Мадам Дювинь открыла занавески, а Орельен еще спал; он лежал, уткнувшись в подушку, и только когда в спальню проник белесый утренний свет, вытащил из-под одеяла свои длинные руки, потянулся и тупо огляделся вокруг. Маленький будильник в футляре красной кожи показывал одиннадцать часов.
— Как поздно! Добрый день, мадам Дювинь! — Он провел по всклокоченным волосам всей пятерней, словно гребнем.
— Добрый день, мосье… Мосье так сладко спал, что я уж и будить его не хотела.
— Ничего не поделаешь, приходится вставать, мадам Дювинь.
— Когда дела ждут, тогда конечно… Ну, а мосье почему бы лишнего и не поспать? Нынче ведь у нас воскресенье…

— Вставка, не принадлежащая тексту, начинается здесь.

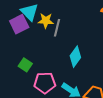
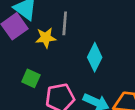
yellow star: (46, 21) -> (46, 38), moved

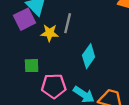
green square: (31, 78) -> (32, 66), turned -35

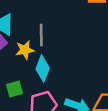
cyan diamond: (89, 56) -> (43, 68), moved

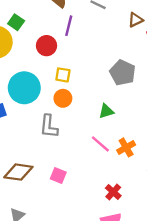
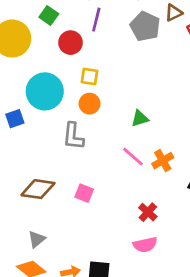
green square: (16, 22) -> (49, 15), moved
gray pentagon: (123, 73) -> (145, 26), moved

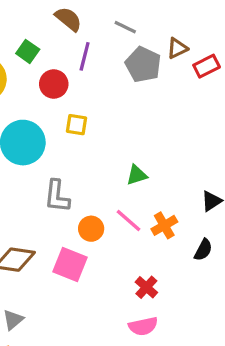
orange circle: (90, 104) -> (91, 229), moved
pink square: (84, 193) -> (70, 264), size x1.5

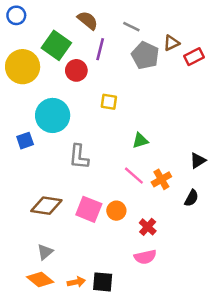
green square: (28, 51) -> (56, 45), size x1.6
yellow square: (76, 125) -> (109, 102), moved
orange circle: (91, 229) -> (116, 211), moved

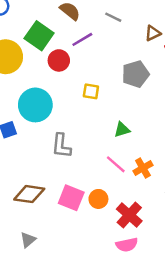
purple line: (100, 49) -> (82, 39), turned 45
gray pentagon: (145, 55) -> (136, 74), moved, turned 30
red cross: (148, 227) -> (129, 215), size x1.5

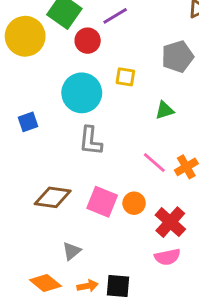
cyan circle: (35, 105) -> (82, 93), moved
green triangle: (122, 130) -> (165, 110), moved
gray triangle: (28, 240) -> (72, 251), moved

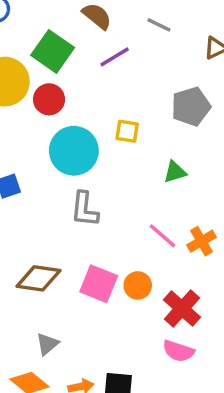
red circle: (88, 41) -> (49, 99), moved
gray triangle: (72, 251) -> (47, 344), moved
pink semicircle: (167, 257) -> (178, 351), turned 30

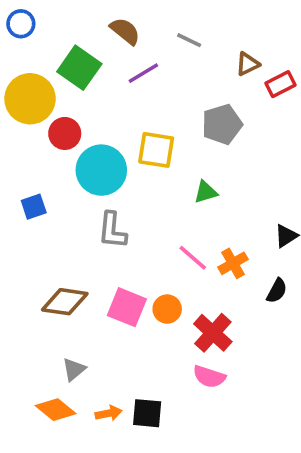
red circle: (49, 99) -> (65, 133), moved
yellow square: (127, 131) -> (156, 150), size x1.5

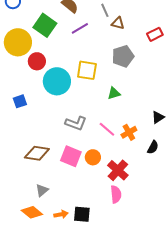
gray line: (189, 40) -> (105, 10), turned 40
brown triangle: (248, 64) -> (118, 23), moved, turned 40
gray L-shape: (112, 230) -> (76, 123), moved, turned -75
pink semicircle: (209, 377) -> (116, 194), turned -114

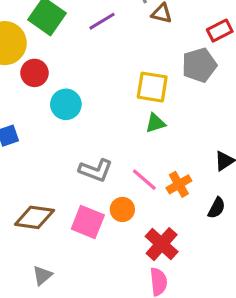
gray pentagon: (123, 56) -> (199, 65), moved
yellow square: (87, 70) -> (152, 87), moved
cyan circle: (57, 81) -> (66, 104), size x0.7
orange circle: (93, 157) -> (122, 209), moved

Экономка поставила на столик у кровати поднос с завтраком. Яйца всмятку, кофе, молоко… Орельен оглядывал давно знакомые предметы не без некоторой растерянности. В том полусонном состоянии, из которого он еще не успел выйти, жизнь представлялась ему ящиком комода, где требуется сначала навести порядок, а потом уж решать, что туда может еще поместиться. Мадам Дювинь, яйца всмятку… Вдруг ему вспомнился вчерашний день. И затопил его с головой своим светом. Мельчайшие подробности вчерашнего дня. Еще не окончательно пробудившееся сознание отказывалось понимать всю важность этого дня. И всего того, что отметило отныне его жизнь. Что меняло всю его жизнь. Он вспомнил слова, сказанные вчера сестре: «Я влюблен». Влюблен… он сам это сказал. Так ли это? Мыслимо ли? Потому-то все будто сдвинулось со своих мест, ничто не было таким, как прежде. Отныне он узник своих слов, своих мыслей. Влюблен… Образ Береники не сразу всплыл в его воображении, не сразу принял четкие очертания, не сразу выбрался из джунглей грез и ночи. Правда, она присутствовала в расплывчатых и бессвязных воспоминаниях о вчерашнем дне, возникших сразу по пробуждении. Но главный упор тогда был на другом. Имя и образ Береники не совсем совпадали. Было что-то мучительное в этой растущей силе света, в этой чистоте… Береника… Значит, я и вправду люблю? Откуда и зачем это безумие? Еще есть время остановиться. Внезапно ему представилось, как его жизнь продолжает идти прежним своим, до Береники, ходом: ничем не занятое сердце, зря потерянное время. Упреком прозвучала в его ушах фраза мадам Дювинь: «Когда дела ждут, тогда конечно…» Ему открылась вся бездонная пустота его существования и он подумал, зачем и для чего каждый день вставал с постели. Подняв глаза, он через полуоткрытые двери увидел на стене гипсовую маску. Как мог он находить в ней хоть малейшее сходство с Береникой? Сейчас он уже не видел этого сходства, но все, вплоть до несходства, возвращало его мысли к Беренике. Он цеплялся за эту любовь, он цеплялся за любовь вообще, как утопающий цепляется за соломинку. О чем это рассказывает мадам Дювинь?